The Pavlovsk Station, established in 1926, is one of 11 seed banks that Vavilov created across the former Soviet Union. In the 1930s, he worked to expand his collections but as the decade wore on, he ran afoul of Joseph Stalin for disputing the views of the quack scientist Trofim Lysenko, who said characteristics acquired through the environment could be inherited. Vavilov was arrested by Stalin's secret police and thrown into the gulag, where he died of starvation in 1943. During the Nazi siege of Leningrad during the Second World War, scientists at Vavilov's institute protected its collections, with some succumbing to starvation rather than consuming the collection's rice and other crops.
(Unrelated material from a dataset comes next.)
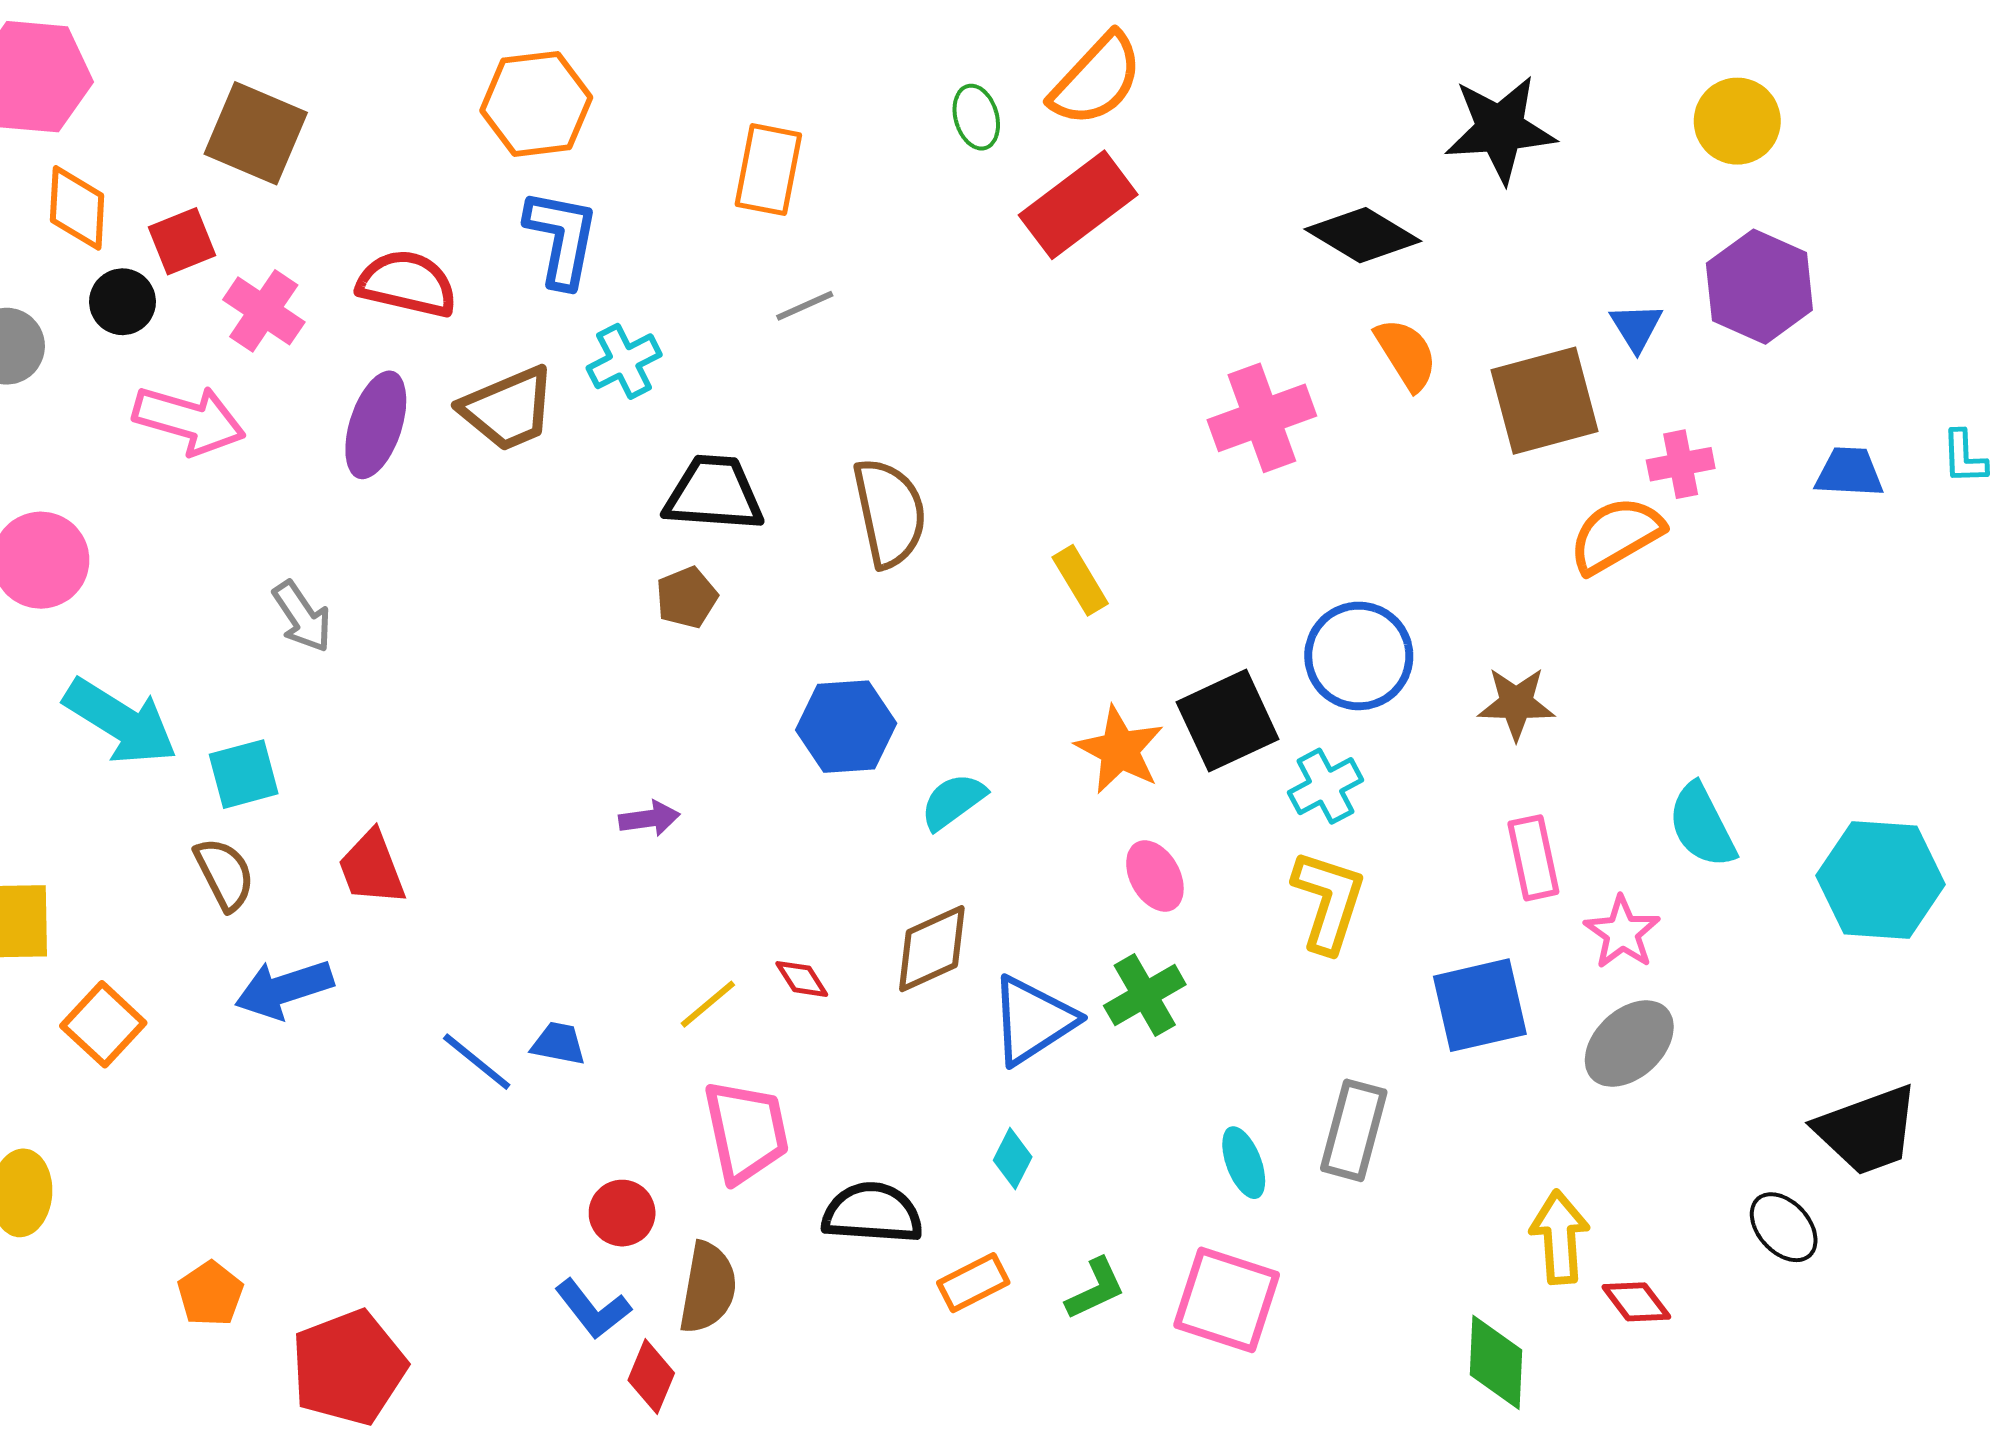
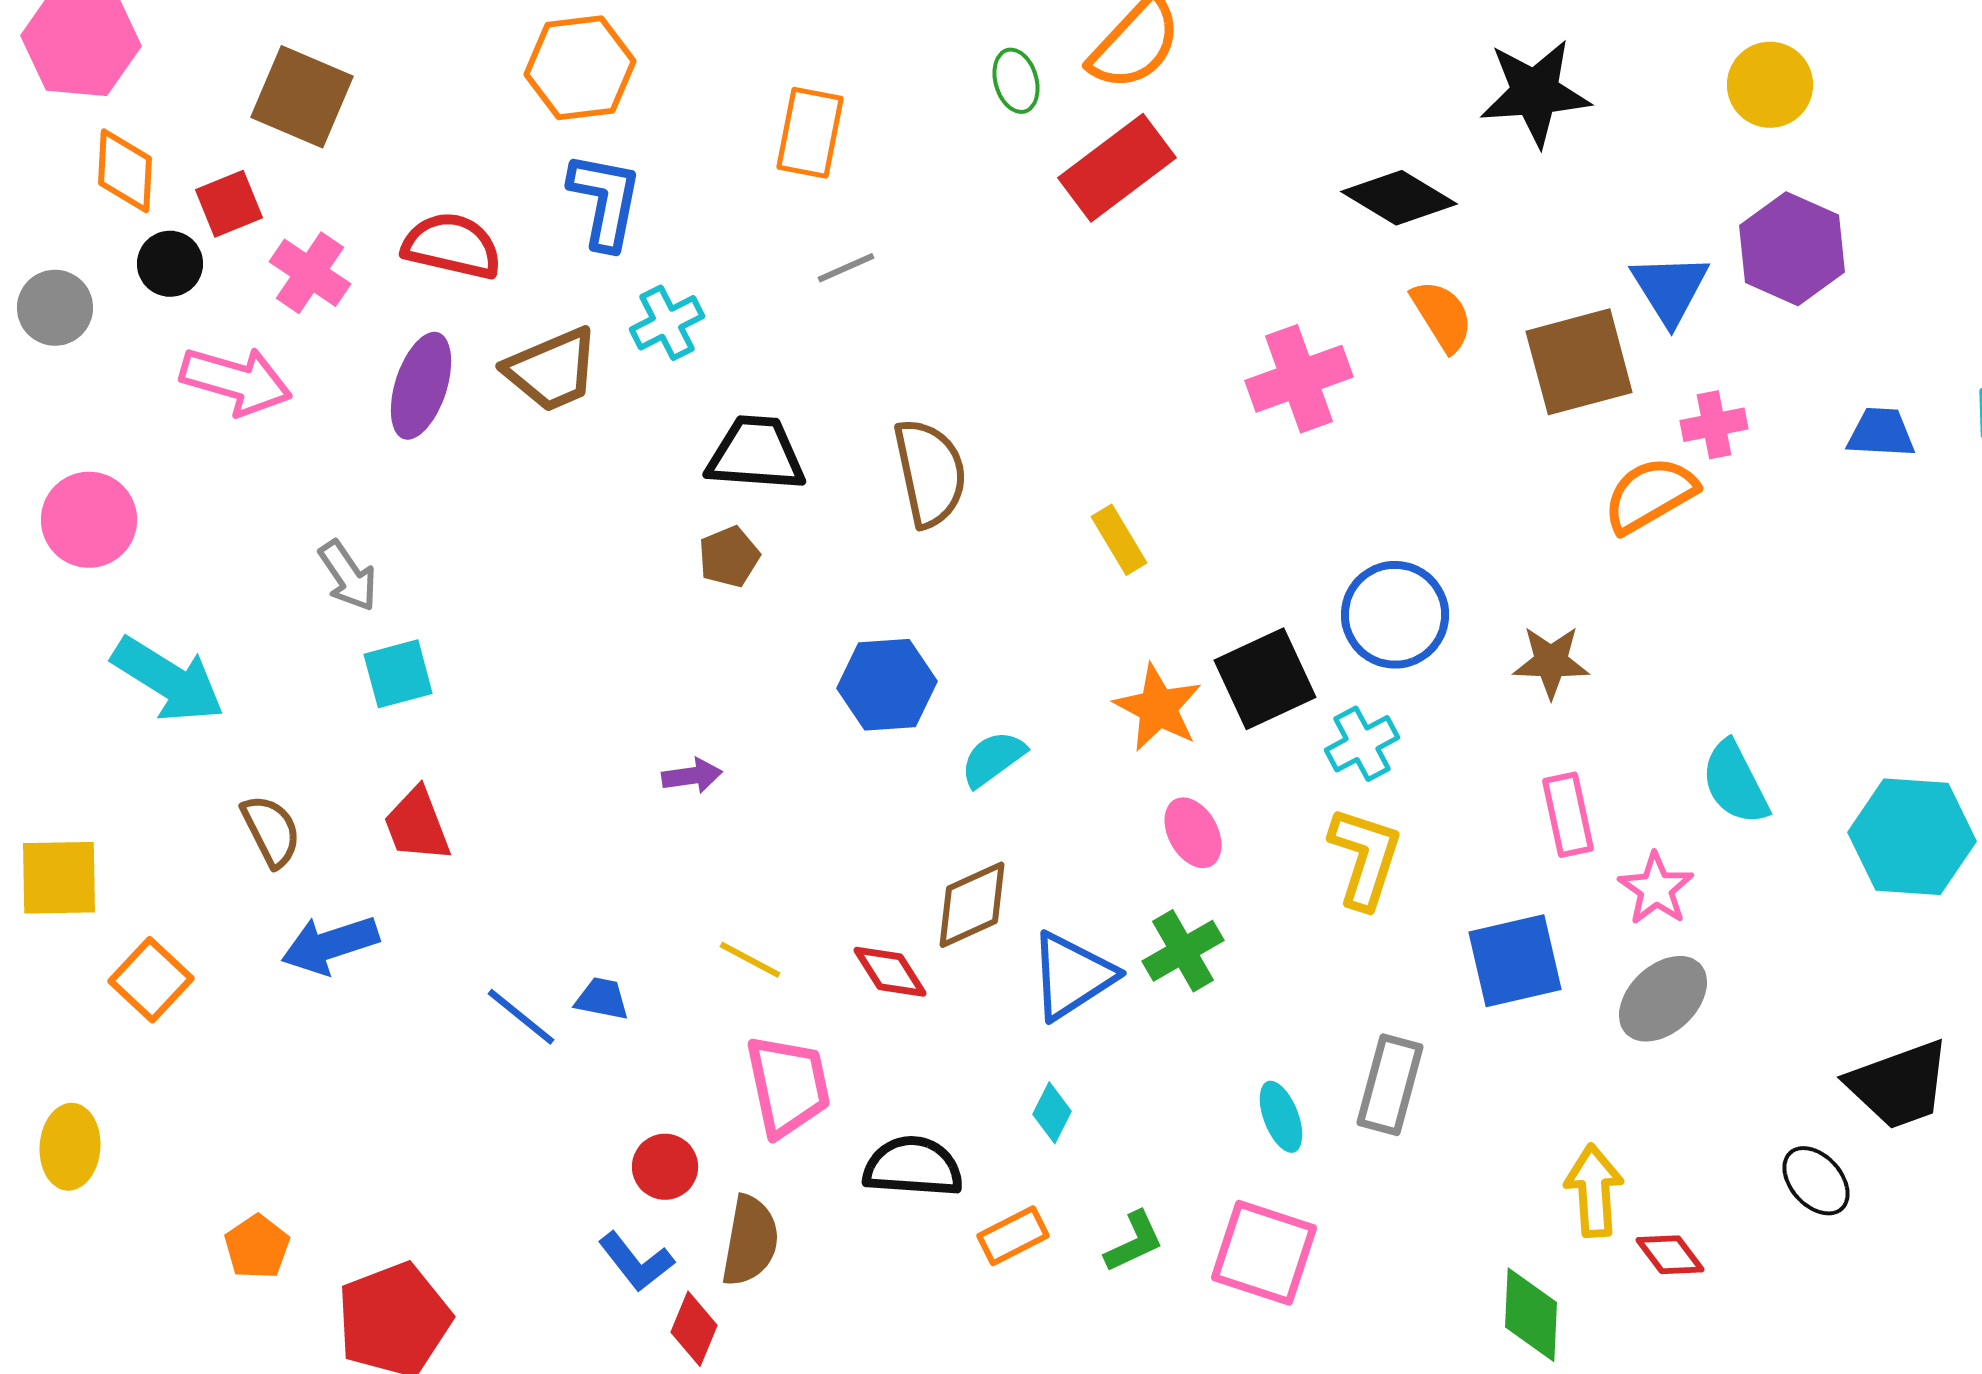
blue triangle: (1636, 327) -> (1670, 289), size x1.5
cyan square: (244, 774) -> (398, 674), moved
red diamond: (802, 979) -> (890, 972), moved, size x1.4
yellow line: (708, 1004) -> (750, 960), turned 68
Vavilov's successors have continued his work until today, particularly in Siberia and the Russian Far East, where wild berries remain an important part of the local diet.

Should the Russian government move ahead with plans to develop the Pavlovsk Station, scientists are discussing the need for an emergency rescue plan. But there are doubts about how much of the collection could be saved. One option might have been to rush seeds from Pavlovsk to the "doomsday vault" of crop seeds from around the world, which is now being assembled on the Norwegian island of Svalbard in the Arctic. But according to Fowler, few of the fruits and berries held at Pavlovsk produce seeds that would survive freezing. To be saved, they would need to be planted elsewhere, a huge logistical task.

"We will try to help them rescue the station," he said. "We have contacted a number of institutions to alert them that we may need to swing into action at short notice. But there will be little time, there is no place [in Russia] to put the collection and quarantine regulations will prevent us sending it abroad quickly."

The Vavilov Institute claims transfers would take 15 years and cost "several dozens of millions of US dollars."

The international campaign has clearly helped buy time for the station and may ultimately save it. Recently, the federal real estate development fund announced that it had postponed the auction of the first parcel of land, intended for September 23, until at least the end of this month, and had set up an international scientific commission to look into the issue and make recommendations.

"This is a very positive development," says Fowler. "It ensures that decisions will be made with solid scientific input. We really couldn't ask for more."

Fred Pearce is a freelance author and journalist based in the UK. He is the author of numerous books, including ‘When the Rivers Run Dry' and ‘With Speed and Violence'.